EDR and IAM solve different problems, and neither fully describes what happens inside a browser session. EDR sees endpoint behaviour, while IAM sees authentication and authorisation, but browser-mediated AI use can sit between them. The result is a blind spot where policy may exist, yet the evidence needed to prove enforcement is missing.
Why This Matters for Security Teams
EDR and IAM are both necessary, but they were built to answer different questions. EDR can show what ran on an endpoint; IAM can show who authenticated and what entitlements were granted. ai compliance, especially for browser-mediated AI use, requires proof of what happened inside the session itself, including prompts, file transfers, plugin calls, and data movement. Without that middle layer, controls may exist on paper while enforcement remains unverified.
This is why gaps appear during audits and incident reviews. Security teams often discover that a user was correctly authenticated, the device was healthy, and yet sensitive data still moved into an AI service through a browser tab or embedded assistant. That is consistent with the broader NHI risk picture described in NHIMG’s Top 10 NHI Issues, where visibility and lifecycle failures repeatedly undermine governance, and with the browser-and-credential abuse patterns discussed in Ultimate Guide to NHIs — Regulatory and Audit Perspectives. Current compliance pressure is also being shaped by the NIST Cybersecurity Framework 2.0 and the EU AI Act, both of which push organisations toward demonstrable control, not just assumed control. In practice, many security teams encounter AI policy violations only after the browser session has already carried the data out of sight.
How It Works in Practice
The practical gap is that EDR and IAM sit at the edges of the workflow, while AI use increasingly happens in the middle. IAM validates the human account, SSO session, or device trust state. EDR records process creation, network activity, and endpoint alerts. But a browser session can bridge those controls without being fully represented by either one, especially when employees interact with public chat tools, enterprise copilots, or custom agentic workflows.

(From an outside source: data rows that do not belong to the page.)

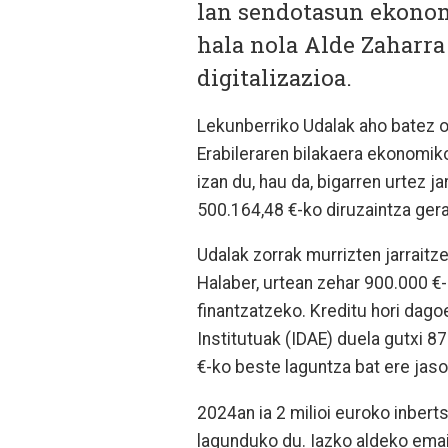
lan sendotasun ekonom
hala nola Alde Zaharra
digitalizazioa.
Lekunberriko Udalak aho batez o
Erabileraren bilakaera ekonomik
izan du, hau da, bigarren urtez j
500.164,48 €-ko diruzaintza gera
Udalak zorrak murrizten jarraitz
Halaber, urtean zehar 900.000 €
finantzatzeko. Kreditu hori dago
Institutuak (IDAE) duela gutxi 8
€-ko beste laguntza bat ere jaso
2024an ia 2 milioi euroko inbert
lagunduko du. Iazko aldeko emai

Effective coverage usually requires a third telemetry layer focused on session governance. That layer tracks:
- Which AI service or model was accessed
- What data was entered, uploaded, or copied
- Whether prompts included regulated or confidential content
- Whether the session used sanctioned identities, extensions, or connectors
- Whether the event can be reconstructed for audit and legal review
For NHI-heavy environments, this matters because the same access path can be used by a human user, an embedded assistant, or an automated agent. NHIMG’s Ultimate Guide to NHIs — Lifecycle Processes for Managing NHIs is useful here because lifecycle discipline is what makes evidence durable across provisioning, use, rotation, and revocation. At the technical layer, teams are increasingly mapping browser and AI session events to policy engines and workload signals rather than relying on static allowlists alone. That aligns with emerging guidance in agent and AI security communities, where policy must be evaluated in context at request time, not only at sign-in. These controls tend to break down in unmanaged browser environments and shadow AI usage because the session never enters the telemetry stack that EDR or IAM can actually see.
Common Variations and Edge Cases
Tighter browser and AI monitoring often increases operational overhead, requiring organisations to balance stronger evidence collection against user privacy, friction, and support burden. There is no universal standard for this yet, so current guidance suggests being explicit about which events are logged, which content is redacted, and how long session evidence is retained.
Two edge cases matter most. First, enterprise-managed browsers may provide excellent visibility, but they can still miss copy-paste into unmanaged tools or local model interfaces. Second, agentic workflows can move data through tool chains that look benign at each step, yet become non-compliant in aggregate. This is why plain IAM reports and EDR alerts often fail to satisfy audit questions about AI usage, especially when browser extensions, embedded copilots, or multi-step agents are involved. The compliance issue is not just authentication or malware detection; it is the lack of a continuous control narrative.
That concern is consistent with the secret-sprawl and remediation delays discussed in NHIMG’s The State of Secrets in AppSec and with AI credential abuse patterns seen in LLMjacking: How Attackers Hijack AI Using Compromised NHIs. For organisations aligning to the EU AI Act regulatory framework, the practical takeaway is simple: compliance evidence must follow the session, not just the login. In mixed human and agent environments, browser-only activity is often where governance breaks first.
Standards & Framework Alignment
This section maps relevant standards and security frameworks to the operational risks and controls described in this guidance.
OWASP Non-Human Identity Top 10 and OWASP Agentic AI Top 10 address the attack and risk surface, while NIST CSF 2.0 set the governance and control requirements practitioners need to meet.
| Framework | Control / Reference | Relevance |
|---|---|---|
| OWASP Non-Human Identity Top 10 | NHI-01 | Browser sessions often hide NHI exposure and misuse. |
| OWASP Agentic AI Top 10 | AGENT-03 | Agentic workflows create tool-chain activity IAM and EDR miss. |
| NIST CSF 2.0 | PR.AC-4 | Access control alone does not prove AI policy enforcement. |
Track every NHI used in browser-mediated AI flows and revoke unknown or stale credentials fast.